Het college van b&w van de gemeente Loon op Zand heeft een omgevingsvergunning verleend voor het gebruik van een bestaande agrarische bedrijfswoning naar plattelandswoning. Al enige tijd wordt de woning gebruikt als plattelandswoning.

Volgens appellant is de omgevingsvergunning ten onrechte verleend. Volgens hem kan de vergunninghouder niet worden aangemerkt als een derde in de zin van artikel 1.1a van de Wabo.

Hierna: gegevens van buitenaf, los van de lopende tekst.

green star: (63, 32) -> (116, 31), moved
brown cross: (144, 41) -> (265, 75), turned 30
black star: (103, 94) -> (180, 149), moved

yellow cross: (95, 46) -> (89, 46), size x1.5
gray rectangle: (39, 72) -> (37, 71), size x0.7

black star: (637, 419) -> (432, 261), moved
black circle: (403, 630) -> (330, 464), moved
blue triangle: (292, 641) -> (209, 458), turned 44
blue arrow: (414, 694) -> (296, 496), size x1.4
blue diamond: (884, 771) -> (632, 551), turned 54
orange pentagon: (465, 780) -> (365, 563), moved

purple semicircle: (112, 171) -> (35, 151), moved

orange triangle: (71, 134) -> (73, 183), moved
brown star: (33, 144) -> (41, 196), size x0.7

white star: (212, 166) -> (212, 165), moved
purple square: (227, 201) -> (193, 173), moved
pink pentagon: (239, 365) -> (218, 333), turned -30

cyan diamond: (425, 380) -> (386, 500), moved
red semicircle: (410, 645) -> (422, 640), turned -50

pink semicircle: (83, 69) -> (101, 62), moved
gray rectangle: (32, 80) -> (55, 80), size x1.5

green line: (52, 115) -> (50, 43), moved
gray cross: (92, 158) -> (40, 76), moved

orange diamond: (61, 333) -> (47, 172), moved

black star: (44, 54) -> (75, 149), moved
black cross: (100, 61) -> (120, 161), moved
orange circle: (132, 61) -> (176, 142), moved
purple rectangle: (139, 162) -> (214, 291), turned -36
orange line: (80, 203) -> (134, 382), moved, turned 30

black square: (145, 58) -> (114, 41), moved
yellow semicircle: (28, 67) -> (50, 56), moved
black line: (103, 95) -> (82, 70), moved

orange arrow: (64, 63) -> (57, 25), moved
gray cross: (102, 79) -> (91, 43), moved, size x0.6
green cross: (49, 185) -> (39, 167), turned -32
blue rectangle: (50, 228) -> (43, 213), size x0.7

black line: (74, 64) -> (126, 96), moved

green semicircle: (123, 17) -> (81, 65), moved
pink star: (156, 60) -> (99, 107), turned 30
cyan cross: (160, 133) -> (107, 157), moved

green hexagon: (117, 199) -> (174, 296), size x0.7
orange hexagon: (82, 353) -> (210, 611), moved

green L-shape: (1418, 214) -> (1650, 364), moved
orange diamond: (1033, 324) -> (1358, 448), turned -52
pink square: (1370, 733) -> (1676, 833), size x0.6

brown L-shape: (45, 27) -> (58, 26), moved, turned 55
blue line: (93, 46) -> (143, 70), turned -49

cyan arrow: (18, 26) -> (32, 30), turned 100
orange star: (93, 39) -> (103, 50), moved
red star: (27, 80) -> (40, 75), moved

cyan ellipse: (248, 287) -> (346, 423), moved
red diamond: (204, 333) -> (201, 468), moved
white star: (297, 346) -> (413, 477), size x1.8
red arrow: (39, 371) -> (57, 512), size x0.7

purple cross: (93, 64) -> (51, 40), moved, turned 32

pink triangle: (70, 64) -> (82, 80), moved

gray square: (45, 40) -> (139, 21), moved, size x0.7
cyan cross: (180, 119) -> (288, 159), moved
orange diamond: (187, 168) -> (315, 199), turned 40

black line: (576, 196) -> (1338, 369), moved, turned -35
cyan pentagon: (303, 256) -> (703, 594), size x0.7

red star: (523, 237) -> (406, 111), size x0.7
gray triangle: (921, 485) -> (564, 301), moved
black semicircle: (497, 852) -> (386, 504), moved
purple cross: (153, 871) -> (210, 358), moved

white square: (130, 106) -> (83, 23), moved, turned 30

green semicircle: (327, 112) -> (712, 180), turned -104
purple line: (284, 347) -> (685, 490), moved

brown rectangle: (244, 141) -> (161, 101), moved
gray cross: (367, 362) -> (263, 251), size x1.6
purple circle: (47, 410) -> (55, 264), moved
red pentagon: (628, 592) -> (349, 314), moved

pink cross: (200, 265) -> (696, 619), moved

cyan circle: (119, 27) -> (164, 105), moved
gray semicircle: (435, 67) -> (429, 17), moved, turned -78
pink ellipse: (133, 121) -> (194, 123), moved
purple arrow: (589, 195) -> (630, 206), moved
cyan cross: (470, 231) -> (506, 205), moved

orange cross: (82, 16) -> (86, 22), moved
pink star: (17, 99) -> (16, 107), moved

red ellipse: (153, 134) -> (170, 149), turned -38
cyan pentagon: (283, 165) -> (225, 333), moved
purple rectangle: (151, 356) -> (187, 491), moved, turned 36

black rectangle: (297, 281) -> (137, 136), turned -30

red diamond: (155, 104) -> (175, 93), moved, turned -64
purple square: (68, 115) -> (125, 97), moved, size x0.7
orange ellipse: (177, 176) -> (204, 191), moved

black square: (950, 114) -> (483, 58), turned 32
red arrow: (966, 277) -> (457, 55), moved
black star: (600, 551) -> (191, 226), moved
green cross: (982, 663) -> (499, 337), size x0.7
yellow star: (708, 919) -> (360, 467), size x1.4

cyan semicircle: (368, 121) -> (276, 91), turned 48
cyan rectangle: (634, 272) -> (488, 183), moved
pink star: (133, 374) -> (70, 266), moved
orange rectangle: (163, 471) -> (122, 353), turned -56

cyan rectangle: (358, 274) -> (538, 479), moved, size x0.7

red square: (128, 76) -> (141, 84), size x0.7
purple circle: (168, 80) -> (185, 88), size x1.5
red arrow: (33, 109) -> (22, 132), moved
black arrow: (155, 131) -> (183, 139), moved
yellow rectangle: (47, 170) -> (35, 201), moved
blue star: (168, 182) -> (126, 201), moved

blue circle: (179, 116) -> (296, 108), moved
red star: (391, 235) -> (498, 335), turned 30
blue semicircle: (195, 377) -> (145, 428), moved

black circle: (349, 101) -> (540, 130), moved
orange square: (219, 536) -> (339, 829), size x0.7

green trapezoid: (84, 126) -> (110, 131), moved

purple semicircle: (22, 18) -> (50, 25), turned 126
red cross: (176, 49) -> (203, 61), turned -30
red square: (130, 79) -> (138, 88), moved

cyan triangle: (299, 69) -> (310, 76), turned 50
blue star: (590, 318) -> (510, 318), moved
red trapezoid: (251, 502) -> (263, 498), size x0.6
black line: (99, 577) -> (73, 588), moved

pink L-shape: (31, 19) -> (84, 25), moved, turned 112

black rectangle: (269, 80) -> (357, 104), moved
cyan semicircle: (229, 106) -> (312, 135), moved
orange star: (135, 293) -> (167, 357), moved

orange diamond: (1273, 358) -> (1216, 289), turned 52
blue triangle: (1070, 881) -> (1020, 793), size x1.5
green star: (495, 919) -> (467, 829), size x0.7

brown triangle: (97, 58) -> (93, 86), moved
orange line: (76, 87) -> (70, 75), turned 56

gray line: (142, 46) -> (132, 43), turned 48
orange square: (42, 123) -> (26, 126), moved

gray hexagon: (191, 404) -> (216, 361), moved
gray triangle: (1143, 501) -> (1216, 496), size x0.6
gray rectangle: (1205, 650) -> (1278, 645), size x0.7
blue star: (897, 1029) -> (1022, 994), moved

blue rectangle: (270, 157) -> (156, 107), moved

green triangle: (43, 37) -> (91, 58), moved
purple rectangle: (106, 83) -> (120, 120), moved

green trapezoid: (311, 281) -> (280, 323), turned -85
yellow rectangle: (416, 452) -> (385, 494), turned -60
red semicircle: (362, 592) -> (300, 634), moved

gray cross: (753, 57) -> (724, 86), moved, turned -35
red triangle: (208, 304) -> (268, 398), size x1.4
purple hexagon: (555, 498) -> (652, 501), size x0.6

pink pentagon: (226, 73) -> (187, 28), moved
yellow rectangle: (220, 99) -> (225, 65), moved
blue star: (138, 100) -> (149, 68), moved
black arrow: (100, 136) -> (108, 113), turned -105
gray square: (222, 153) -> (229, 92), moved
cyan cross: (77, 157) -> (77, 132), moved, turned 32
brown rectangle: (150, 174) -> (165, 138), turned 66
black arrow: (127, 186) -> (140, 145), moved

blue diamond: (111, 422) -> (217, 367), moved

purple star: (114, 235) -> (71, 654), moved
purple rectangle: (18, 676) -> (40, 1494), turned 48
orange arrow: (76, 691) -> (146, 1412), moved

De Afdeling overweegt als volgt: “In het aangevoerde wordt geen grond gevonden voor het oordeel dat de rechtbank ten onrechte niet heeft onderkend dat het college niet bevoegd was omgevingsvergunning te verlenen. Volgens de geschiedenis van de totstandkoming van de Wijzigingswet (…) wordt onder een derde in de context van artikel 1.1a van de Wabo een persoon verstaan die niet of niet langer functioneel is verbonden aan de agrarische inrichting. Het college heeft zich terecht op het standpunt gesteld dat vergunninghouder ten tijde van het besluit niet of niet langer functioneel verbonden was aan de nertsenhouderij (…).  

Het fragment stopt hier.